On March 5, 2010, several months after the ITC issued its final determination in the 630 Investigation, PTI filed an action for declaratory relief in this Court. See Compl., PTI I, Docket No. 1. In that case, PTI sought declarations of non-infringement and invalidity of the '106 patent and maintained that it faced an imminent threat of injury because Tessera had accused PTI’s customers of infringement based on PTI-packaged products. On April 1, 2010, Tessera moved to dismiss the case for lack of subject matter jurisdiction, stating that, to its knowledge, “PTI is a licensee in good standing and it and its customers therefore enjoy protection against any suit accusing its licensed products of infringement of the '106 patent or any other licensed patent.” Mot. to Dismiss, PTI I, Docket No. 14, 6. Tessera also asserted that its license with PTI “protects PTI and its customers.” Id. at 3. In June 2010, this Court dismissed the action for lack of subject matter jurisdiction, finding that there was no Article III case or controversy between the parties, because Tessera had explicitly excluded licensed products from its enforcement actions. Powertech Technology, Inc. v. Tessera, Inc., 2010 WL 2194829, at *3, 2010 U.S. Dist. Lexis 53621, at *7-8 (N.D.Cal.).

On May 23, 2011, the Federal Circuit affirmed in part the ITC’s final determination in the 630 Investigation and reversed it in part.2 In particular, the Federal Circuit upheld the finding of patent exhaustion for the infringement accusations against the uBGA products, and stated that because “Tessera’s licensees were authorized to sell the accused products” at the time of sale without reservation, Tess-era could not subsequently assert its patent rights against the licensees’ customers. Tessera v. ITC, 646 F.3d at 1369-71. In so holding, the court rejected Tessera’s argument that its licensees’ sales to their *929customers were initially unauthorized until the time that the licensee remitted the related royalty payment to Tessera which, under its licensing agreements, may not happen for months after the products were sold. Id. at 1370.

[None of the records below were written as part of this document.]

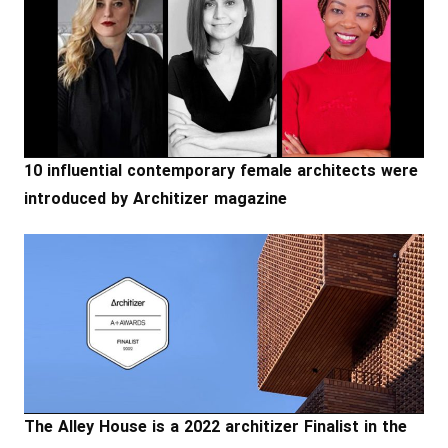
10 influential contemporary female architects were
introduced by Architizer magazine
The Alley House is a 2022 architizer Finalist in the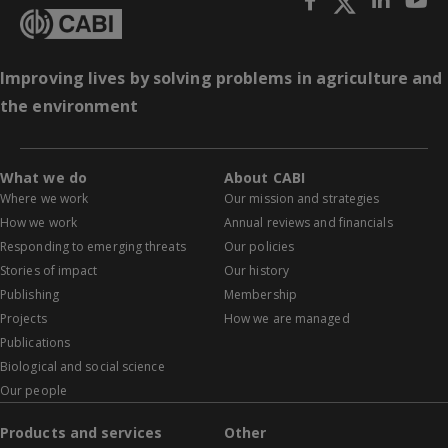
Improving lives by solving problems in agriculture and
the environment
What we do
About CABI
Where we work
Our mission and strategies
How we work
Annual reviews and financials
Responding to emerging threats
Our policies
Stories of impact
Our history
Publishing
Membership
Projects
How we are managed
Publications
Biological and social science
Our people
Products and services
Other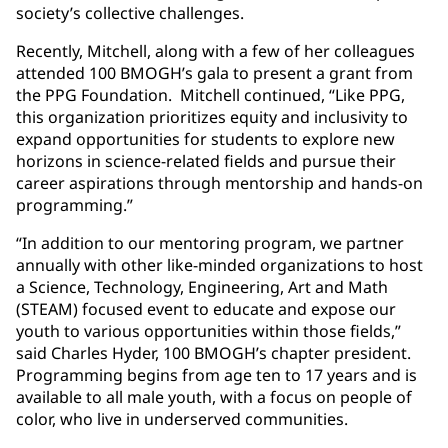
society’s collective challenges.
Recently, Mitchell, along with a few of her colleagues
attended 100 BMOGH’s gala to present a grant from
the PPG Foundation. Mitchell continued, “Like PPG,
this organization prioritizes equity and inclusivity to
expand opportunities for students to explore new
horizons in science-related fields and pursue their
career aspirations through mentorship and hands-on
programming.”
“In addition to our mentoring program, we partner
annually with other like-minded organizations to host
a Science, Technology, Engineering, Art and Math
(STEAM) focused event to educate and expose our
youth to various opportunities within those fields,”
said Charles Hyder, 100 BMOGH’s chapter president.
Programming begins from age ten to 17 years and is
available to all male youth, with a focus on people of
color, who live in underserved communities.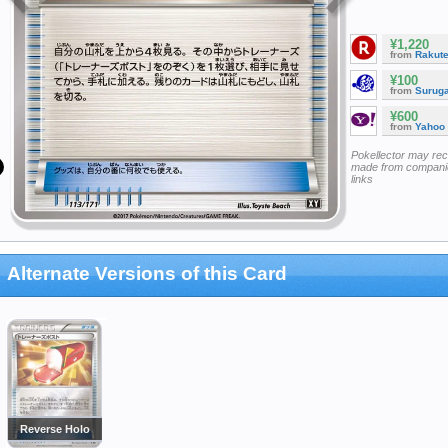
¥1,220
from
Rakut
¥100
from
Surug
¥600
from
Yahoo
Pokellector may re
made from companie
links
Alternate Versions of this Card
Reverse Holo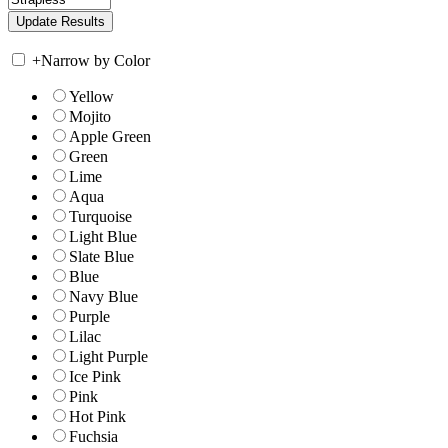
+
Narrow by Color
Yellow
Mojito
Apple Green
Green
Lime
Aqua
Turquoise
Light Blue
Slate Blue
Blue
Navy Blue
Purple
Lilac
Light Purple
Ice Pink
Pink
Hot Pink
Fuchsia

Several months later, on September 30, 2011, the Federal Circuit reversed this Court’s dismissal in PTI I, finding that a controversy did exist between the parties. Powertech Technology, Inc. v. Tessera, Inc., 660 F.3d 1301, 1307-10 (Fed.Cir. 2011). On appeal, Tessera had again argued that it had not accused PTI’s products, and that “PTI has paid all the royalties due.... PTI and its customers therefore enjoy protection against suit on PTI’s licensed products on any of the hundreds of licensed patents, of which the '106 patent is but one.” Corrected Non-Confidential Brief of Defendant-Appellee Tessera, Inc. 4, Powertech, Case No. 10-1489, 2011 WL 494023 (Fed.Cir. Jan. 18, 2011). In its decision, the Federal Circuit rejected Tessera’s position that it had not accused PTI’s products as inconsistent with the position that Tessera had argued before it in the ITC action, that the products were initially unauthorized until the royalty payments were subsequently made and that some licensees, including PTI, had underpaid their royalties or paid them late, so exhaustion was not triggered. The court specifically noted that

we have no doubt that PTI’s customers and products were specifically targeted in [the ITC and Texas actions]. For example, witnesses for Elpida testified that the accused products in the ITC and Texas actions were licensed from several licensees, including PTI. Indeed, Tessera’s infringement expert in the ITC action focused part of his analysis on an Elpida wBGA chip that was clearly packaged by PTI and identified with a PTI model number.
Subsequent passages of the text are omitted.